Artists Waldemar Cordeiro (b. 1925 Rome, Italy – d. 1973 São Paulo, Brazil), Robert Mallary (b. 1917 Toledo, USA – d. 1997 Northampton, USA) and Vera Molnár (b.1924 Budapest, Hungary) all produced early computer art, from 1969 – 1979.
Although each has an original style and distinctive approach, influenced by aspects of Constructivism, Op Art, Systems Art, Conceptualism and Concrete art, with these works can be seen a similar modernist aesthetic and common interest in exploiting the unique capabilities inherent in the computer.

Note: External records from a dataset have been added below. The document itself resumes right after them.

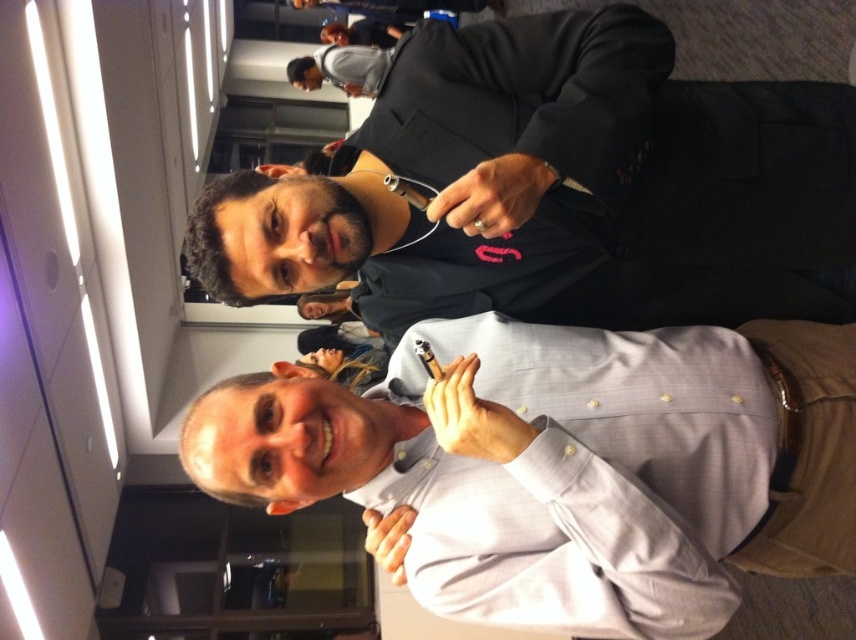 You are at a social event and see two people. The first person is wearing a light gray button up shirt and is positioned slightly below the second person who is wearing a dark suit jacket over a black shirt with a pink logo on the left side. The second person is pointing towards the camera with a microphone in their left hand. There is a point marked at coordinates [556,188]. Based on the scene description, which object does this point most likely correspond to?

The point at coordinates [556,188] corresponds to the black matte suit at center. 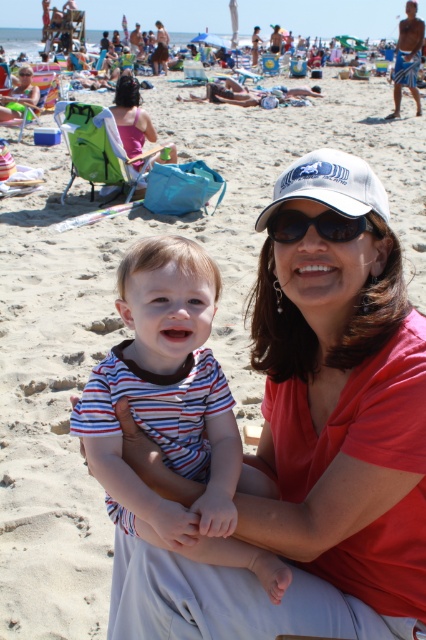 Question: Does black plastic sunglasses at center appear over matte black sunglasses at upper left?

Choices:
 (A) no
 (B) yes

Answer: (A)

Question: Which is nearer to the matte black sunglasses at upper left?

Choices:
 (A) black plastic sunglasses at center
 (B) pink fabric chair at upper left
 (C) white mesh baseball cap at center
 (D) striped cotton shirt at center

Answer: (B)

Question: Is white mesh baseball cap at center further to camera compared to black plastic sunglasses at center?

Choices:
 (A) yes
 (B) no

Answer: (B)

Question: Which point appears farthest from the camera in this image?

Choices:
 (A) (305, 220)
 (B) (117, 97)
 (C) (141, 275)

Answer: (B)

Question: Can you confirm if striped cotton shirt at center is thinner than matte black sunglasses at upper left?

Choices:
 (A) no
 (B) yes

Answer: (B)

Question: Which point appears closest to the camera in this image?

Choices:
 (A) (227, 458)
 (B) (123, 120)
 (C) (5, 116)
 (D) (368, 227)

Answer: (D) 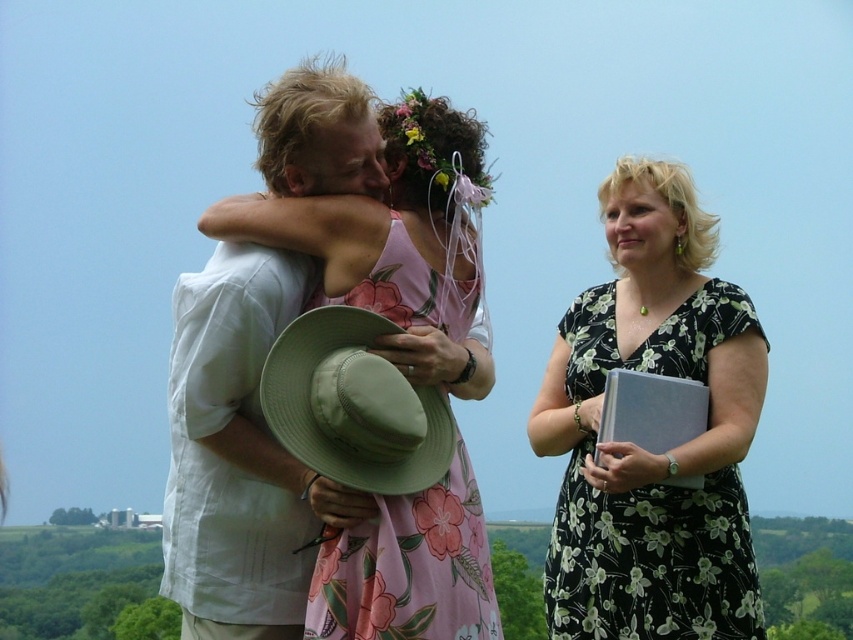 You are a photographer setting up a tripod to capture the scene. You need to ensure that both the light beige cotton shirt at center and the black floral dress at right are fully visible in the frame. Given their heights, which object should you adjust the camera angle to focus on first to ensure both are in the shot?

The light beige cotton shirt at center is taller than the black floral dress at right. To ensure both are fully visible, you should first adjust the camera angle to focus on the light beige cotton shirt at center, as its height may require the camera to be angled lower to capture the entire figure, allowing the shorter black floral dress at right to naturally come into frame.

You are a photographer trying to capture the scene. You want to ensure that both the white linen shirt at center and the black floral dress at right are clearly visible in your photo. Based on their positions, which clothing item is closer to the camera?

The white linen shirt at center is positioned over the black floral dress at right, meaning it is closer to the camera.

You are a photographer at the event and need to position a light to the left of the light beige cotton shirt at center and to the right of the white linen shirt at center. Is this possible based on their current positions?

The light beige cotton shirt at center is to the right of the white linen shirt at center, so placing the light to the left of the light beige cotton shirt at center and to the right of the white linen shirt at center is possible between them. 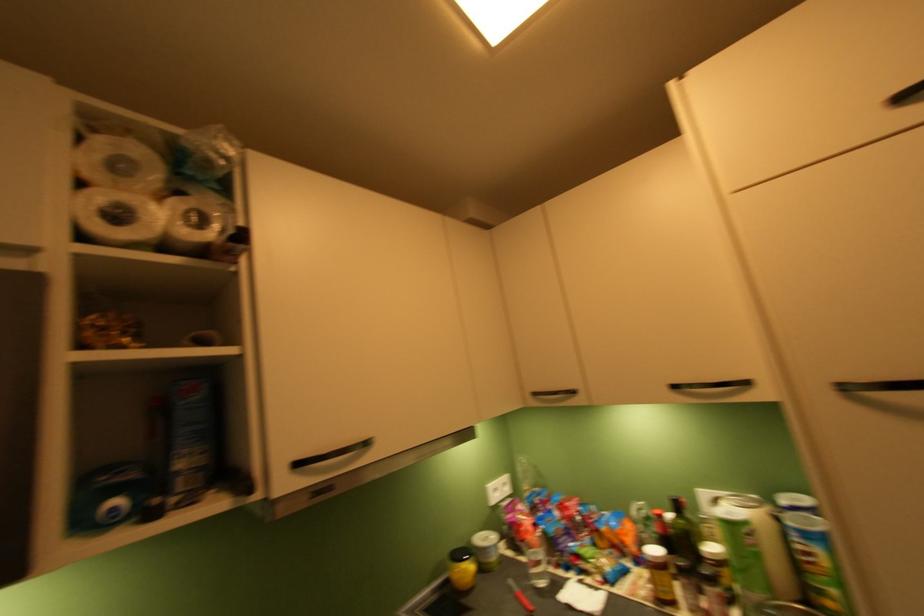 This screenshot has width=924, height=616. In order to click on red knife handle in this screenshot , I will do `click(520, 597)`. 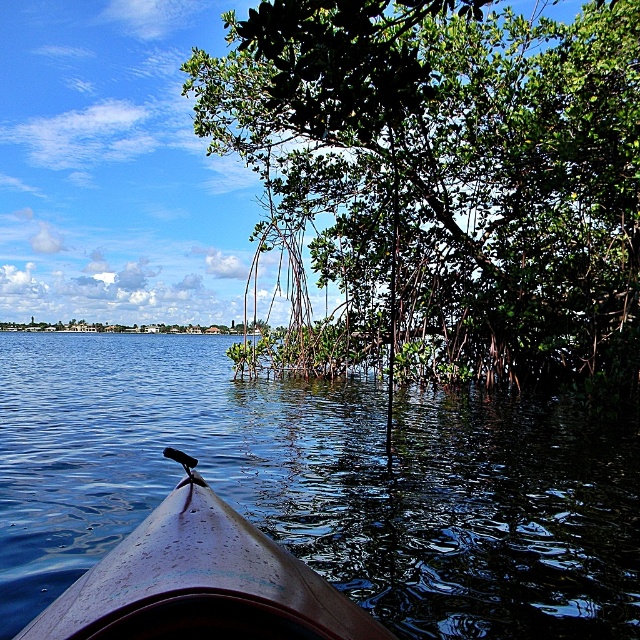 Question: Which point is closer to the camera taking this photo?

Choices:
 (A) (556, 97)
 (B) (324, 630)
 (C) (598, 440)

Answer: (B)

Question: Estimate the real-world distances between objects in this image. Which object is closer to the blue glossy water at center?

Choices:
 (A) green leafy tree at upper right
 (B) brown matte kayak at lower left

Answer: (A)

Question: Observing the image, what is the correct spatial positioning of green leafy tree at upper right in reference to blue glossy water at center?

Choices:
 (A) left
 (B) right

Answer: (B)

Question: Is green leafy tree at upper right to the left of blue glossy water at center from the viewer's perspective?

Choices:
 (A) yes
 (B) no

Answer: (B)

Question: Which of the following is the farthest from the observer?

Choices:
 (A) green leafy tree at upper right
 (B) blue glossy water at center

Answer: (A)

Question: Does green leafy tree at upper right have a smaller size compared to blue glossy water at center?

Choices:
 (A) no
 (B) yes

Answer: (B) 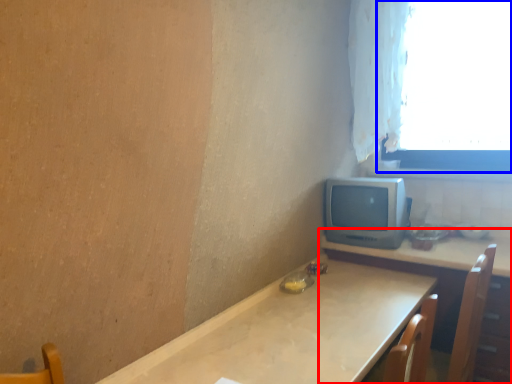 Question: Which of the following is the farthest to the observer, table (highlighted by a red box) or window (highlighted by a blue box)?

Choices:
 (A) table
 (B) window

Answer: (B) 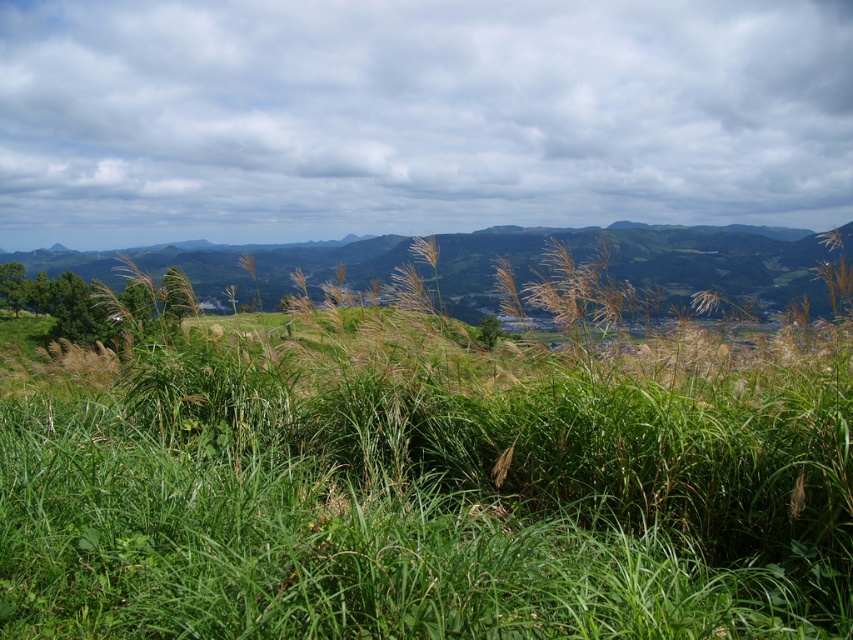 Question: Which object appears closest to the camera in this image?

Choices:
 (A) cloudy sky at upper center
 (B) green grassy at center

Answer: (B)

Question: Does green grassy at center have a greater width compared to cloudy sky at upper center?

Choices:
 (A) no
 (B) yes

Answer: (A)

Question: In this image, where is green grassy at center located relative to cloudy sky at upper center?

Choices:
 (A) left
 (B) right

Answer: (A)

Question: Is green grassy at center wider than cloudy sky at upper center?

Choices:
 (A) no
 (B) yes

Answer: (A) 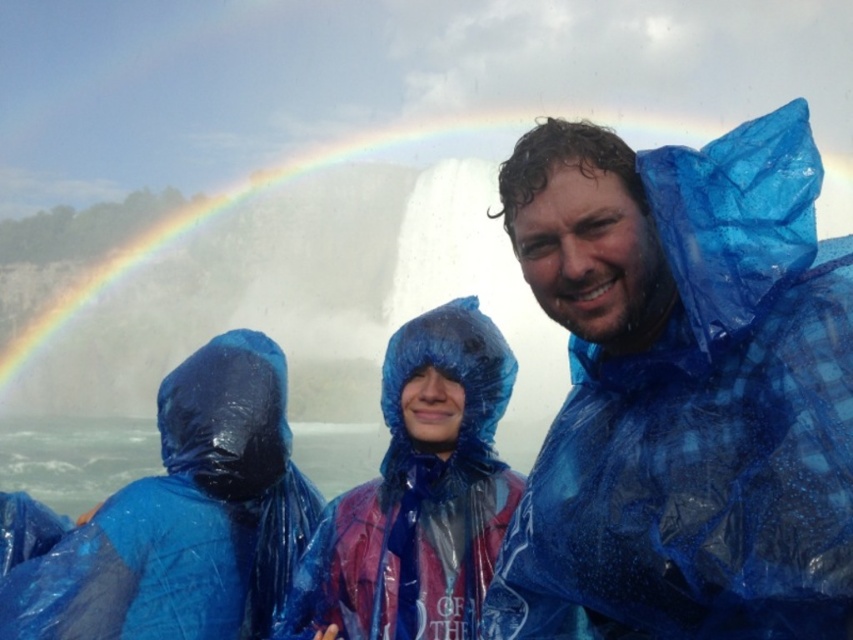 You are a photographer trying to capture the waterfall and the rainbow in the background. You have two points marked on your camera screen at coordinates point [53,605] and point [457,374]. Which point is closer to you, the photographer?

Point [53,605] is closer to the photographer than point [457,374] because it is positioned closer to the viewer according to the description.

You are a photographer trying to capture the rainbow in the background of the waterfall scene. You notice the blue translucent poncho at left might block your view. Can you move the poncho to a different location without moving the people? Explain why or why not.

The blue translucent poncho at left is positioned at point (184, 518), so it can be moved to another location without moving the people since the poncho is separate from them and its position is adjustable. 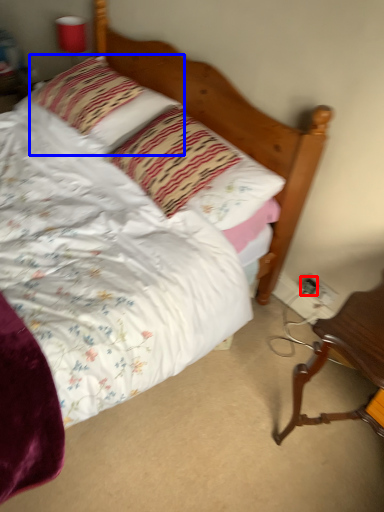 Question: Among these objects, which one is nearest to the camera, electric outlet (highlighted by a red box) or pillow (highlighted by a blue box)?

Choices:
 (A) electric outlet
 (B) pillow

Answer: (B) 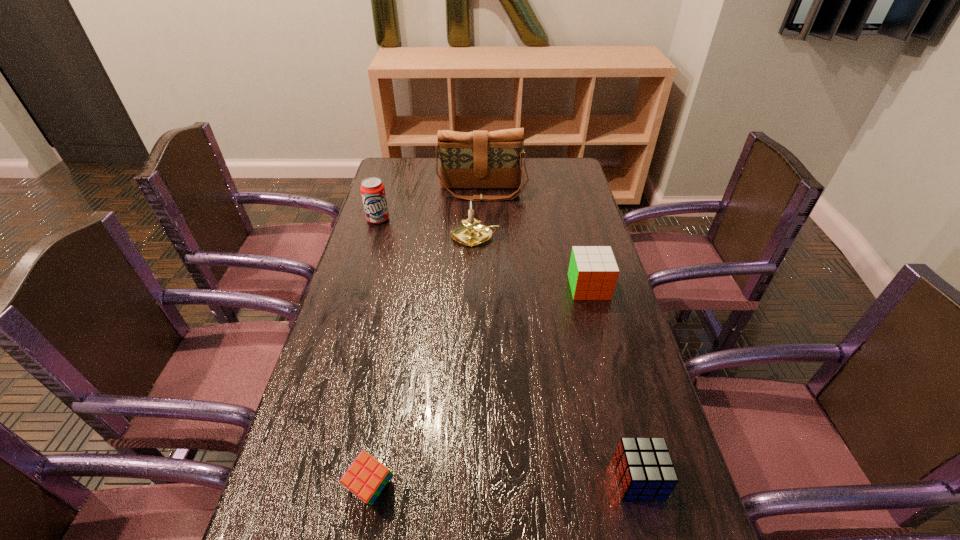 Where is `blank space located 0.150m on the handle side of the fourth nearest object`? Image resolution: width=960 pixels, height=540 pixels. blank space located 0.150m on the handle side of the fourth nearest object is located at coordinates (543, 237).

This screenshot has height=540, width=960. I want to click on free location located 0.190m on the left of the farthest cube, so click(x=507, y=287).

Identify the location of vacant space situated on the back of the leftmost cube. (390, 381).

I want to click on object that is at the far edge, so click(x=479, y=159).

The image size is (960, 540). I want to click on soda can that is at the left edge, so click(x=372, y=189).

This screenshot has width=960, height=540. Identify the location of cube present at the left edge. (366, 477).

In the image, there is a desktop. In order to click on free space at the left edge in this screenshot , I will do `click(321, 373)`.

Where is `vacant space at the right edge`? vacant space at the right edge is located at coordinates [x=556, y=233].

This screenshot has height=540, width=960. Identify the location of free space at the far left corner. (408, 185).

Identify the location of free space at the far right corner. This screenshot has height=540, width=960. (571, 159). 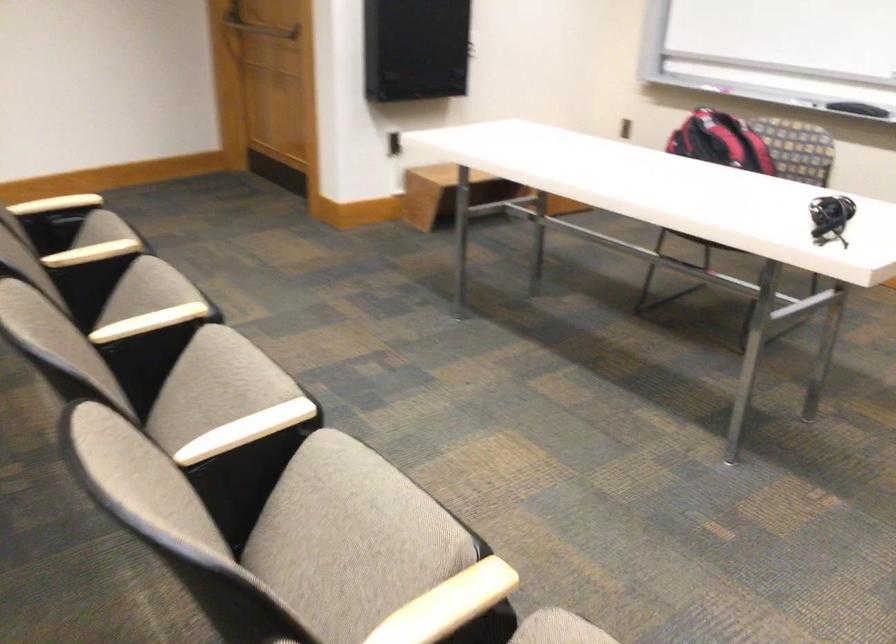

Computer art is an historical term to describe work made with or through the agency of a digital computer – predominately as a tool but also as a material, method or concept – from around the early 1960s onward, when such technology began to become available to artists. The writing of an algorithm, a step-by-step procedure fed into the computer on punched cards or paper tape, would produce lines (visible on an oscilloscope or CRT screen if one was available), which could be output to a plotter. Plotters conveyed the image direct to paper via a moving pen, felt-tip or pencil. Due to their very nature, plotter drawings from this pioneering period are fairly rare today.
2018 marks the 50th anniversary celebrations of Cybernetic Serendipity, the now legendary exhibition of 1968 at London’s Institute of Contemporary Arts, which featured work by both Mallary and Molnár; the first comprehensive international exhibition in Britain, devoted to exploring and celebrating the relationship between new computing technology and the arts.